1. El último adiós al viento.
Desvanecido en medio de una eterna penumbra olvidada, como un castillo en ruinas
azotado por el viento y el tiempo que se desangra, hora tras hora, entre múltiples
estertores y crueles espasmos.
Desolado en un frenesí de colores atemporales y sabores crepusculares, agrias y
dulces cenizas de una flor sin nombre brotan a manantiales de la boca del moribundo
soldado, tendido en un exterminado suelo, poblado por diversos recuerdos que calan los
huesos, y de quimeras que contaminan las almas.
El soldado está apoyado en su espada, rota y oxidada, su pecho descorazonado
sube y baja a un ritmo dictado por el canto de las aves.
La batalla hace mucho que ha terminado, pero él se ha alejado del campo del
enfrentamiento, y sentado al alero de un árbol.
Éste ahora lo mira, ensimismado en sus pensamientos que hablan en un idioma
que se parece al del mar.

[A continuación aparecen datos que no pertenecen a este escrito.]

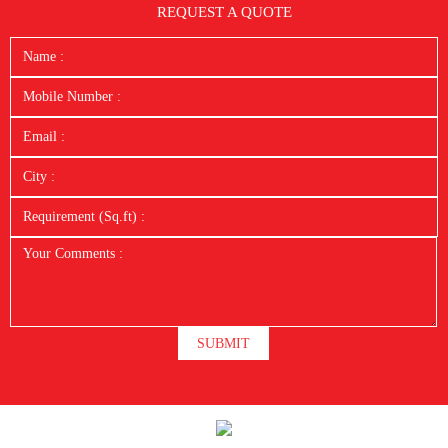
REQUEST A QUOTE
SUBMIT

Su corteza descascarada no logra disimular cómo sus ríos de
ámbar corren por su piel, agrios y dulces como la flor que reposa en el estandarte del
soldado.
Ambos son uno, diluidos, compenetrados en un ritmo armonioso de auspiciosas
notas que sepultan con su belleza los rastros de la inexorable historia.
El destino improbable, la suerte de que la moneda caiga de canto les favorece.

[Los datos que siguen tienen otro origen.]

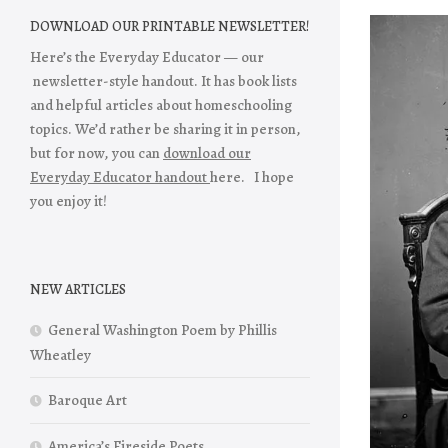
DOWNLOAD OUR PRINTABLE NEWSLETTER!
Here’s the Everyday Educator — our
newsletter-style handout. It has book lists
and helpful articles about homeschooling
topics. We’d rather be sharing it in person,
but for now, you can
download our
Everyday Educator handout
here. I hope
you enjoy it!
NEW ARTICLES
General Washington Poem by Phillis
Wheatley
Baroque Art
America’s Fireside Poets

Ahora que el tiempo ha pasado, el árbol seco sucumbe a la inclemencia del clima, y los
huesos del soldado, cubiertos por la maleza, son ahora, abono para la tierra. Reposando
en medio de una intangible eternidad, ambos funden sus ramas, sus manos; suspendidos
en la perpetuidad del paso de las páginas de un capítulo inconcluso. La paradoja de lo
desconocido provoca que, en el vacío, esta moneda caiga de canto.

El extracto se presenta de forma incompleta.